In July 2009 Kiley sued the Manchurs, saying they had failed to live up to the repair agreement. The Manchurs filed a counterclaim saying they were still awaiting documentation of the repairs and had found additional problems with the house.

In a February 2010 deposition Kiley said the Kettering Medical Center Network repair estimate dated April 22, 2008, was presented to her as the inspection results and estimated cost of problems needing fixed.

Fred Manchur was asked during his September 2010 deposition who prepared the repair estimates marked “Kettering Medical Center Network.” He said he would have to research that but noted that if it had been done by someone at the Kettering Medical Center Network it would have been done at his instruction, according to the transcript of Manchur’s deposition.

The resolution of that question is not included in the lawsuit as the Manchurs and Kiley settled the lawsuit after mediation, and it was dismissed in July 2011.

The Manchurs obtained financing through the Kettering Medical Center Network Credit Union for $306,000 when they bought the home on May 16, 2008, and were released from that mortgage in 2012, according to documents filed at the Montgomery County Recorder’s office.

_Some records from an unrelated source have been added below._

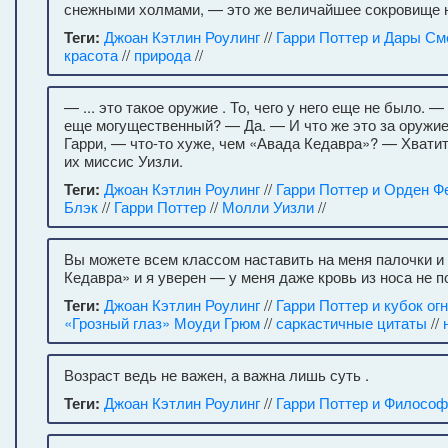
снежными холмами, — это же величайшее сокровище н
Теги:
Джоан Кэтлин Роулинг
//
Гарри Поттер и Дары См
красота
//
природа
//
— ... это такое оружие . То, чего у него еще не было. —
еще могущественный? — Да. — И что же это за оружие
Гарри, — что-то хуже, чем «Авада Кедавра»? — Хвати
их миссис Уизли.
Теги:
Джоан Кэтлин Роулинг
//
Гарри Поттер и Орден Ф
Блэк
//
Гарри Поттер
//
Молли Уизли
//
Вы можете всем классом наставить на меня палочки и
Кедавра» и я уверен — у меня даже кровь из носа не п
Теги:
Джоан Кэтлин Роулинг
//
Гарри Поттер и кубок ог
«Грозный глаз» Моуди Грюм
//
саркастичные цитаты
//
Возраст ведь не важен, а важна лишь суть .
Теги:
Джоан Кэтлин Роулинг
//
Гарри Поттер и Философ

They also had mortgages backed by the Stonebridge house with the Kettering Health Network Credit Union for $216,000 in 2012 and $480,000 in 2015, both of which were later released, and an “open end” mortgage for $409,500 in 2020, according to documents at the recorder’s office

Manchur pay

Manchur became the network president in January 2009 and was named CEO in December 2010 following the retirement of the previous CEO, Frank Perez. Last year Manchur took a leave of absence before retiring effective Dec. 31, according to a Nov. 2 Kettering Health news release.

As CEO Manchur’s total annual compensation fluctuated widely, reaching more than $5 million in 2017, according to this newspaper’s analysis of Kettering Adventist Healthcare’s IRS tax returns from 2015 to 2021, the most recent year available.

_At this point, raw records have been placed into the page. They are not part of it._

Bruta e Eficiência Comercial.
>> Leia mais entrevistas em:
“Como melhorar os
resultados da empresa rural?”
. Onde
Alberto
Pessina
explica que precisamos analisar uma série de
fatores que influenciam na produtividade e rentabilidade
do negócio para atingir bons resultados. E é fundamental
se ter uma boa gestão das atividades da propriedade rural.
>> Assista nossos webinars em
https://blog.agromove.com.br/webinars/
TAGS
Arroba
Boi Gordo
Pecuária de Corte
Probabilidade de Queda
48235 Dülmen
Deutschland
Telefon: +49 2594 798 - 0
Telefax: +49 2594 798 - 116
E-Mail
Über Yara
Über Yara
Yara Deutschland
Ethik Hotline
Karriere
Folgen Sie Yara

The form does not specify details about the $3.4 million in “other reportable compensation” that helped push his total that high in 2017.

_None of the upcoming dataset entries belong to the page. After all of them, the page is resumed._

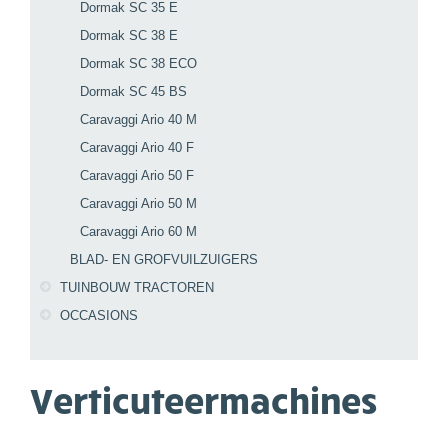
Dormak SC 35 E
Dormak SC 38 E
Dormak SC 38 ECO
Dormak SC 45 BS
Caravaggi Ario 40 M
Caravaggi Ario 40 F
Caravaggi Ario 50 F
Caravaggi Ario 50 M
Caravaggi Ario 60 M
BLAD- EN GROFVUILZUIGERS
TUINBOUW TRACTOREN
OCCASIONS
Verticuteermachines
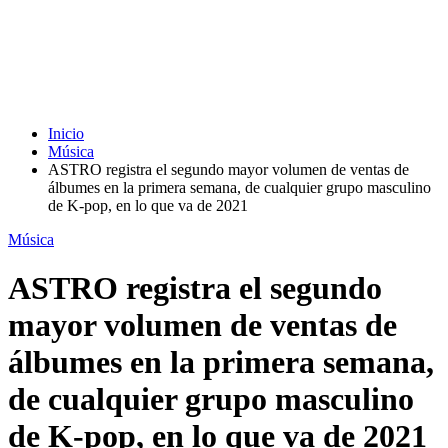
Inicio
Música
ASTRO registra el segundo mayor volumen de ventas de
álbumes en la primera semana, de cualquier grupo masculino
de K-pop, en lo que va de 2021
Música
ASTRO registra el segundo
mayor volumen de ventas de
álbumes en la primera semana,
de cualquier grupo masculino
de K-pop, en lo que va de 2021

Manchur’s 2021 base pay was $1.68 million in 2021. That year he also received a $407,160 bonus and incentive compensation, other reportable compensation of $82,317 and retirement, deferred compensation, and nontaxable benefits totaling $42,994, according to the non-profit’s tax returns.

That put his total compensation at $2.2 million for 2021.

In other years Manchur was paid as follows:

  • 2020 - base compensation $1.4 million; total compensation $1.49 million.
  • 2019 - base compensation $1.5 million; total compensation $2.5 million.
  • 2018 - base compensation $1.4 million; total compensation $2.96 million.
  • 2017 - base compensation $1.38 million; total compensation $5.06 million.
  • 2016 - base compensation $1.3 million; total compensation $2.99 million.
  • 2015 - base $1.26 million; total compensation $3.86 million.

In April Kettering Health announced that Michael Gentry, former chief operating officer at Sentara Healthcare headquartered in Norfolk, Virginia, would take over as network CEO on July 3.

Gentry replaces Interim CEO Michael Mewhirter.